Sejumlah pelamar bahkan ditengarai pernah melakukan kekerasan, berselingkuh, atau punya harta mencurigakan. Untuk hal-hal buruk seperti ini, Komisi Yudisial dan tim penguji akhir di Komisi Hukum DPR jangan pernah berkompromi. Tolak saja semua calon bermasalah dari awal. Integritas kandidat harus diletakkan pada skala prioritas tertinggi dan tak boleh ditawar-tawar.
Tim penguji—baik di Komisi Yudisial maupun di DPR—tak perlu kejar target. Bila mereka merasa tak mampu meloloskan kandidat yang berkualitas, kirimkan saja calon yang benar-benar layak. Dengan kata lain, bila hanya ada delapan yang memenuhi syarat, jangan dipaksa jadi sepuluh. Apalagi kelemahan menonjol pada sebagian besar calon menyangkut perkara teramat mendasar: lemahnya integritas serta pengetahuan hukum yang terlalu general.
Syarat dasar hakim agung mungkin mudah dipenuhi sebagian besar dari 6.000-an hakim di seluruh Indonesia saat ini. Mereka harus berusia minimal 50 tahun, berpengalaman minimal 20 tahun sebagai hakim karier dan 25 tahun hakim non-karier, serta tak pernah dipenjara. Yang jauh lebih sulit adalah memenuhi aspek-aspek substansial: integritas pribadi dan kualitas pengetahuan hukum yang kudu excellent.
Keahlian spesifik para calon perlu dikaji secara proporsional. Ahli bidang hukum pajak, misalnya, amatlah langka. Dari 50 anggota Mahkamah Agung sekarang, yang punya keahlian di bidang hukum pajak hanya kurang dari tiga orang.

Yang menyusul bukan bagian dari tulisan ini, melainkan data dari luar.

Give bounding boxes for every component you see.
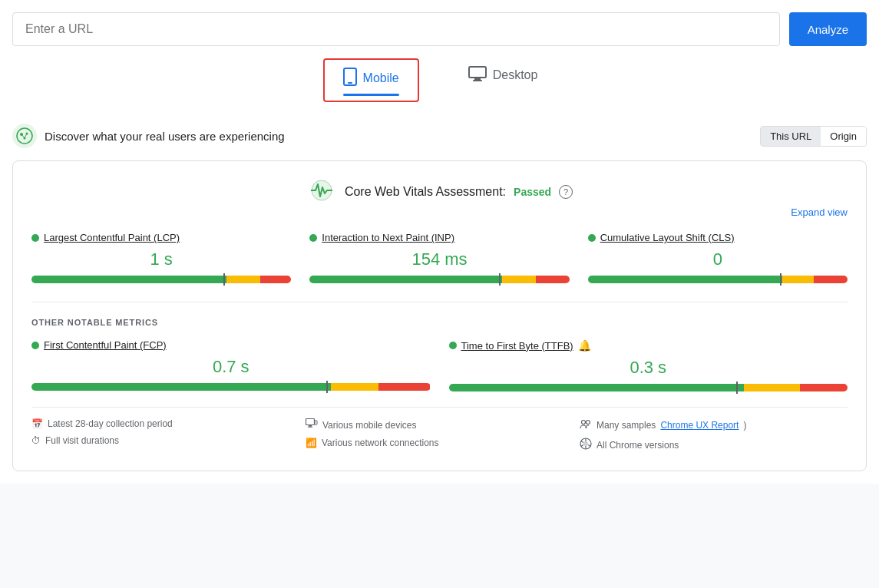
metric-inp-label[interactable]: Interaction to Next Paint (INP) [322, 232, 454, 243]
svg-rect-12 [306, 419, 315, 425]
svg-rect-14 [308, 427, 312, 428]
footer-item-duration: ⏱ Full visit durations [31, 435, 299, 446]
assessment-status: Passed [514, 186, 551, 198]
svg-point-16 [582, 421, 586, 424]
devices-icon [306, 418, 318, 431]
metric-ttfb-bar [449, 384, 848, 391]
url-origin-toggle: This URL Origin [760, 126, 867, 147]
core-metrics-grid: Largest Contentful Paint (LCP) 1 s Inter… [31, 232, 848, 283]
clock-icon: ⏱ [31, 435, 41, 446]
metric-lcp-label[interactable]: Largest Contentful Paint (LCP) [44, 232, 180, 243]
origin-button[interactable]: Origin [821, 127, 866, 146]
svg-rect-3 [474, 78, 481, 80]
metric-fcp: First Contentful Paint (FCP) 0.7 s [31, 339, 431, 391]
svg-rect-4 [473, 80, 482, 81]
tab-desktop-label: Desktop [493, 68, 538, 82]
footer-item-network: 📶 Various network connections [306, 438, 573, 448]
metric-fcp-value: 0.7 s [31, 357, 431, 377]
metric-fcp-marker [326, 381, 328, 393]
footer-item-chrome: All Chrome versions [580, 438, 848, 452]
svg-point-19 [583, 441, 588, 446]
experimental-icon: 🔔 [578, 339, 591, 352]
section-divider [31, 302, 848, 302]
chrome-icon [580, 438, 592, 452]
chrome-ux-report-link[interactable]: Chrome UX Report [660, 420, 739, 431]
top-bar: https://www.nytimes.com/ Analyze [12, 12, 867, 46]
metric-ttfb-marker [736, 382, 738, 394]
other-metrics-label: OTHER NOTABLE METRICS [31, 318, 848, 327]
footer-samples-text: Many samples [596, 420, 656, 431]
assessment-label: Core Web Vitals Assessment: [345, 185, 506, 199]
metric-dot-fcp [31, 342, 39, 349]
footer-col-1: 📅 Latest 28-day collection period ⏱ Full… [31, 418, 299, 452]
expand-view-link[interactable]: Expand view [31, 206, 848, 218]
footer-duration-text: Full visit durations [45, 435, 119, 446]
metric-lcp: Largest Contentful Paint (LCP) 1 s [31, 232, 291, 283]
vitals-assessment: Core Web Vitals Assessment: Passed ? Exp… [31, 180, 848, 218]
tab-desktop[interactable]: Desktop [450, 58, 557, 102]
svg-line-23 [588, 445, 590, 447]
metric-lcp-bar [31, 276, 291, 283]
desktop-icon [468, 66, 487, 84]
metric-inp: Interaction to Next Paint (INP) 154 ms [309, 232, 569, 283]
crux-title: Discover what your real users are experi… [45, 130, 285, 143]
this-url-button[interactable]: This URL [761, 127, 821, 146]
metric-dot-ttfb [449, 342, 457, 349]
footer-item-devices: Various mobile devices [306, 418, 573, 431]
calendar-icon: 📅 [31, 418, 43, 429]
metric-cls-marker [780, 273, 782, 286]
metric-ttfb-label[interactable]: Time to First Byte (TTFB) [461, 340, 573, 352]
tab-mobile[interactable]: Mobile [323, 58, 419, 102]
metric-cls-label[interactable]: Cumulative Layout Shift (CLS) [600, 232, 735, 243]
svg-point-5 [17, 128, 32, 144]
url-input[interactable]: https://www.nytimes.com/ [12, 12, 780, 46]
metric-lcp-marker [223, 273, 225, 286]
svg-rect-1 [348, 82, 352, 84]
metric-ttfb: Time to First Byte (TTFB) 🔔 0.3 s [449, 339, 848, 391]
svg-point-17 [587, 421, 590, 424]
footer-collection-text: Latest 28-day collection period [48, 418, 173, 429]
metric-fcp-label[interactable]: First Contentful Paint (FCP) [44, 339, 167, 351]
svg-rect-15 [315, 421, 317, 424]
crux-header: Discover what your real users are experi… [12, 116, 867, 156]
metric-dot-cls [588, 234, 596, 242]
analyze-button[interactable]: Analyze [789, 12, 867, 46]
footer-col-2: Various mobile devices 📶 Various network… [306, 418, 573, 452]
footer-samples-close: ) [743, 420, 746, 431]
metric-inp-value: 154 ms [309, 249, 569, 269]
main-card: Core Web Vitals Assessment: Passed ? Exp… [12, 160, 867, 471]
metric-ttfb-value: 0.3 s [449, 358, 848, 378]
metric-fcp-bar [31, 383, 431, 391]
footer-item-collection: 📅 Latest 28-day collection period [31, 418, 299, 429]
footer-chrome-text: All Chrome versions [596, 440, 679, 451]
wifi-icon: 📶 [306, 438, 317, 448]
svg-line-24 [581, 445, 583, 447]
footer-info: 📅 Latest 28-day collection period ⏱ Full… [31, 407, 848, 452]
metric-lcp-value: 1 s [31, 249, 291, 269]
mobile-icon [343, 68, 357, 89]
footer-devices-text: Various mobile devices [322, 420, 417, 431]
device-tabs: Mobile Desktop [12, 58, 867, 102]
footer-col-3: Many samples Chrome UX Report ) [580, 418, 848, 452]
metric-cls-value: 0 [588, 249, 848, 269]
svg-line-22 [581, 441, 583, 443]
help-icon[interactable]: ? [559, 185, 573, 199]
metric-cls: Cumulative Layout Shift (CLS) 0 [588, 232, 848, 283]
footer-network-text: Various network connections [322, 438, 439, 448]
tab-mobile-underline [343, 94, 399, 96]
metric-dot-lcp [31, 234, 39, 242]
svg-rect-2 [469, 67, 486, 78]
tab-mobile-label: Mobile [363, 71, 399, 85]
other-metrics-grid: First Contentful Paint (FCP) 0.7 s Time … [31, 339, 848, 391]
pulse-icon [306, 180, 337, 203]
crux-icon [12, 124, 37, 148]
metric-cls-bar [588, 276, 848, 283]
footer-item-samples: Many samples Chrome UX Report ) [580, 418, 848, 431]
metric-dot-inp [309, 234, 317, 242]
svg-rect-13 [309, 425, 312, 427]
metric-inp-marker [499, 273, 501, 286]
samples-icon [580, 418, 592, 431]
metric-inp-bar [309, 276, 569, 283]
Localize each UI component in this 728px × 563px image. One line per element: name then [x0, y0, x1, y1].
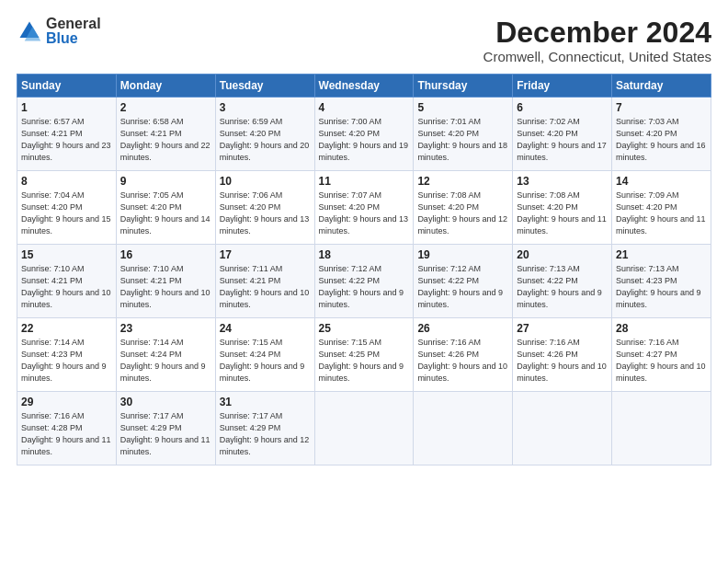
day-number: 6 — [517, 101, 608, 114]
day-detail: Sunrise: 7:08 AMSunset: 4:20 PMDaylight:… — [417, 190, 507, 236]
day-detail: Sunrise: 7:08 AMSunset: 4:20 PMDaylight:… — [517, 190, 607, 236]
calendar-cell: 10Sunrise: 7:06 AMSunset: 4:20 PMDayligh… — [215, 171, 314, 245]
day-number: 10 — [220, 175, 311, 188]
day-detail: Sunrise: 7:17 AMSunset: 4:29 PMDaylight:… — [120, 411, 210, 456]
day-number: 2 — [120, 101, 211, 114]
calendar-cell: 22Sunrise: 7:14 AMSunset: 4:23 PMDayligh… — [17, 318, 117, 392]
col-thursday: Thursday — [414, 75, 513, 98]
calendar-cell — [314, 392, 414, 465]
calendar-cell: 30Sunrise: 7:17 AMSunset: 4:29 PMDayligh… — [116, 392, 215, 465]
day-detail: Sunrise: 7:02 AMSunset: 4:20 PMDaylight:… — [517, 117, 607, 162]
day-detail: Sunrise: 7:10 AMSunset: 4:21 PMDaylight:… — [120, 264, 210, 309]
title-month: December 2024 — [483, 17, 711, 49]
day-number: 12 — [417, 175, 508, 188]
calendar-cell: 2Sunrise: 6:58 AMSunset: 4:21 PMDaylight… — [116, 98, 215, 171]
calendar-cell: 15Sunrise: 7:10 AMSunset: 4:21 PMDayligh… — [17, 245, 117, 318]
day-detail: Sunrise: 7:14 AMSunset: 4:24 PMDaylight:… — [120, 338, 206, 383]
day-detail: Sunrise: 7:06 AMSunset: 4:20 PMDaylight:… — [220, 190, 310, 236]
day-detail: Sunrise: 7:09 AMSunset: 4:20 PMDaylight:… — [616, 190, 706, 236]
day-detail: Sunrise: 7:05 AMSunset: 4:20 PMDaylight:… — [120, 190, 210, 236]
day-detail: Sunrise: 7:11 AMSunset: 4:21 PMDaylight:… — [220, 264, 310, 309]
day-number: 13 — [517, 175, 608, 188]
calendar-cell: 1Sunrise: 6:57 AMSunset: 4:21 PMDaylight… — [17, 98, 117, 171]
day-detail: Sunrise: 7:17 AMSunset: 4:29 PMDaylight:… — [220, 411, 310, 456]
logo-icon — [17, 18, 42, 44]
col-wednesday: Wednesday — [314, 75, 414, 98]
day-detail: Sunrise: 7:15 AMSunset: 4:25 PMDaylight:… — [319, 338, 404, 383]
calendar-cell: 24Sunrise: 7:15 AMSunset: 4:24 PMDayligh… — [215, 318, 314, 392]
day-detail: Sunrise: 7:00 AMSunset: 4:20 PMDaylight:… — [319, 117, 409, 162]
calendar-header: Sunday Monday Tuesday Wednesday Thursday… — [17, 75, 711, 98]
logo-blue-text: Blue — [46, 31, 101, 46]
calendar-cell: 27Sunrise: 7:16 AMSunset: 4:26 PMDayligh… — [513, 318, 612, 392]
logo-text: General Blue — [46, 17, 101, 46]
calendar-cell: 4Sunrise: 7:00 AMSunset: 4:20 PMDaylight… — [314, 98, 414, 171]
day-number: 15 — [21, 248, 112, 261]
day-number: 26 — [417, 322, 508, 335]
day-number: 18 — [319, 248, 410, 261]
calendar-cell: 23Sunrise: 7:14 AMSunset: 4:24 PMDayligh… — [116, 318, 215, 392]
day-detail: Sunrise: 7:16 AMSunset: 4:26 PMDaylight:… — [517, 338, 607, 383]
calendar-week-1: 1Sunrise: 6:57 AMSunset: 4:21 PMDaylight… — [17, 98, 711, 171]
logo-general-text: General — [46, 17, 101, 31]
day-number: 9 — [120, 175, 211, 188]
day-detail: Sunrise: 7:12 AMSunset: 4:22 PMDaylight:… — [417, 264, 503, 309]
day-detail: Sunrise: 7:10 AMSunset: 4:21 PMDaylight:… — [21, 264, 111, 309]
day-number: 23 — [120, 322, 211, 335]
day-detail: Sunrise: 7:13 AMSunset: 4:23 PMDaylight:… — [616, 264, 701, 309]
logo: General Blue — [17, 17, 101, 46]
day-number: 5 — [417, 101, 508, 114]
day-detail: Sunrise: 7:14 AMSunset: 4:23 PMDaylight:… — [21, 338, 107, 383]
calendar-cell: 28Sunrise: 7:16 AMSunset: 4:27 PMDayligh… — [612, 318, 711, 392]
calendar-cell: 20Sunrise: 7:13 AMSunset: 4:22 PMDayligh… — [513, 245, 612, 318]
day-detail: Sunrise: 7:16 AMSunset: 4:26 PMDaylight:… — [417, 338, 507, 383]
day-number: 25 — [319, 322, 410, 335]
calendar-cell: 9Sunrise: 7:05 AMSunset: 4:20 PMDaylight… — [116, 171, 215, 245]
day-detail: Sunrise: 7:12 AMSunset: 4:22 PMDaylight:… — [319, 264, 404, 309]
day-number: 1 — [21, 101, 112, 114]
calendar-cell: 14Sunrise: 7:09 AMSunset: 4:20 PMDayligh… — [612, 171, 711, 245]
calendar-cell: 8Sunrise: 7:04 AMSunset: 4:20 PMDaylight… — [17, 171, 117, 245]
day-detail: Sunrise: 6:59 AMSunset: 4:20 PMDaylight:… — [220, 117, 310, 162]
calendar-cell: 29Sunrise: 7:16 AMSunset: 4:28 PMDayligh… — [17, 392, 117, 465]
col-tuesday: Tuesday — [215, 75, 314, 98]
day-number: 29 — [21, 396, 112, 408]
calendar-cell: 7Sunrise: 7:03 AMSunset: 4:20 PMDaylight… — [612, 98, 711, 171]
calendar-cell: 31Sunrise: 7:17 AMSunset: 4:29 PMDayligh… — [215, 392, 314, 465]
calendar-body: 1Sunrise: 6:57 AMSunset: 4:21 PMDaylight… — [17, 98, 711, 465]
col-saturday: Saturday — [612, 75, 711, 98]
col-friday: Friday — [513, 75, 612, 98]
day-number: 17 — [220, 248, 311, 261]
calendar-week-5: 29Sunrise: 7:16 AMSunset: 4:28 PMDayligh… — [17, 392, 711, 465]
calendar-table: Sunday Monday Tuesday Wednesday Thursday… — [17, 74, 711, 465]
calendar-cell: 12Sunrise: 7:08 AMSunset: 4:20 PMDayligh… — [414, 171, 513, 245]
day-detail: Sunrise: 7:16 AMSunset: 4:27 PMDaylight:… — [616, 338, 706, 383]
calendar-cell — [414, 392, 513, 465]
calendar-cell — [612, 392, 711, 465]
calendar-week-4: 22Sunrise: 7:14 AMSunset: 4:23 PMDayligh… — [17, 318, 711, 392]
calendar-cell: 6Sunrise: 7:02 AMSunset: 4:20 PMDaylight… — [513, 98, 612, 171]
day-number: 8 — [21, 175, 112, 188]
day-number: 11 — [319, 175, 410, 188]
day-number: 19 — [417, 248, 508, 261]
col-monday: Monday — [116, 75, 215, 98]
day-detail: Sunrise: 7:04 AMSunset: 4:20 PMDaylight:… — [21, 190, 111, 236]
day-detail: Sunrise: 7:01 AMSunset: 4:20 PMDaylight:… — [417, 117, 507, 162]
calendar-cell: 25Sunrise: 7:15 AMSunset: 4:25 PMDayligh… — [314, 318, 414, 392]
calendar-page: General Blue December 2024 Cromwell, Con… — [0, 0, 728, 563]
calendar-week-2: 8Sunrise: 7:04 AMSunset: 4:20 PMDaylight… — [17, 171, 711, 245]
calendar-cell: 13Sunrise: 7:08 AMSunset: 4:20 PMDayligh… — [513, 171, 612, 245]
calendar-week-3: 15Sunrise: 7:10 AMSunset: 4:21 PMDayligh… — [17, 245, 711, 318]
calendar-cell: 11Sunrise: 7:07 AMSunset: 4:20 PMDayligh… — [314, 171, 414, 245]
day-detail: Sunrise: 7:03 AMSunset: 4:20 PMDaylight:… — [616, 117, 706, 162]
day-number: 31 — [220, 396, 311, 408]
calendar-cell: 18Sunrise: 7:12 AMSunset: 4:22 PMDayligh… — [314, 245, 414, 318]
weekday-row: Sunday Monday Tuesday Wednesday Thursday… — [17, 75, 711, 98]
day-number: 14 — [616, 175, 707, 188]
day-number: 30 — [120, 396, 211, 408]
calendar-cell: 5Sunrise: 7:01 AMSunset: 4:20 PMDaylight… — [414, 98, 513, 171]
header: General Blue December 2024 Cromwell, Con… — [17, 17, 711, 64]
col-sunday: Sunday — [17, 75, 117, 98]
day-detail: Sunrise: 6:57 AMSunset: 4:21 PMDaylight:… — [21, 117, 111, 162]
day-number: 22 — [21, 322, 112, 335]
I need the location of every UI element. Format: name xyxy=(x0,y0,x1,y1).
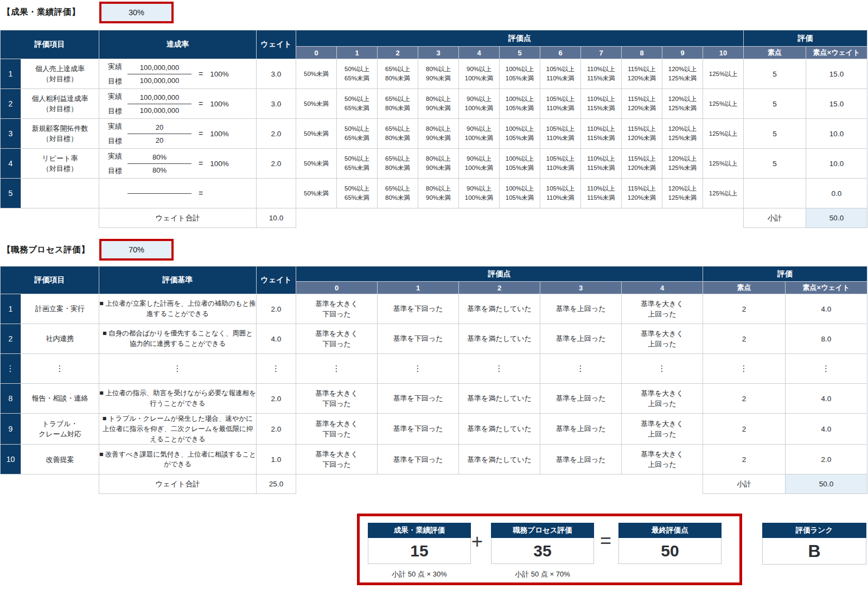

Padahal, dari 13 ribuan kasus mutakhir yang harus dibereskan, sebagian menyangkut korupsi pajak yang pelik serta sengketa perdata.
Aspek integritas mutlak diutamakan, apalagi bila mengingat proses seleksi di DPR yang sangat politis—selain urusan kelayakan dan kepatutan. Untuk menghindari munculnya "permainan" apa pun, Komisi Yudisial perlu memastikan calon-calon yang dikirim ke DPR bersih dari segala kasus. Pengetahuan hukum yang prima dan spesifik memang penting. Tapi pribadi yang bersih dengan rekam jejak terpuji adalah kualitas yang akan menegakkan wibawa Mahkamah Agung.
Hal lain yang perlu perhatian serius adalah proses seleksi di hulu. Sampai sekarang, kita tahu setiap hakim karier yang hendak melamar posisi hakim agung memerlukan lebih dulu persetujuan Mahkamah Agung. Mekanisme ini sebaiknya diubah. Lebih baik berikan kesempatan kepada setiap hakim untuk melamar langsung ke Komisi Yudisial. Syaratnya, si calon harus memenuhi semua kualifikasi seturut undang-undang.
Proses rekrutmen semacam ini bisa memotong jalur "titipan". Cara ini juga membuat seleksi lebih transparan, akuntabel, dan independen. Jangan sampai terjadi lagi, Mahkamah Agung mengirimkan hakim-hakim yang pernah gagal tes untuk dipaksakan ikut seleksi. Pendaftaran secara langsung ke Komisi Yudisial diharapkan membuka kesempatan seluas-luasnya bagi masyarakat untuk mendapatkan hakim-hakim agung yang bagus dari jalur karier.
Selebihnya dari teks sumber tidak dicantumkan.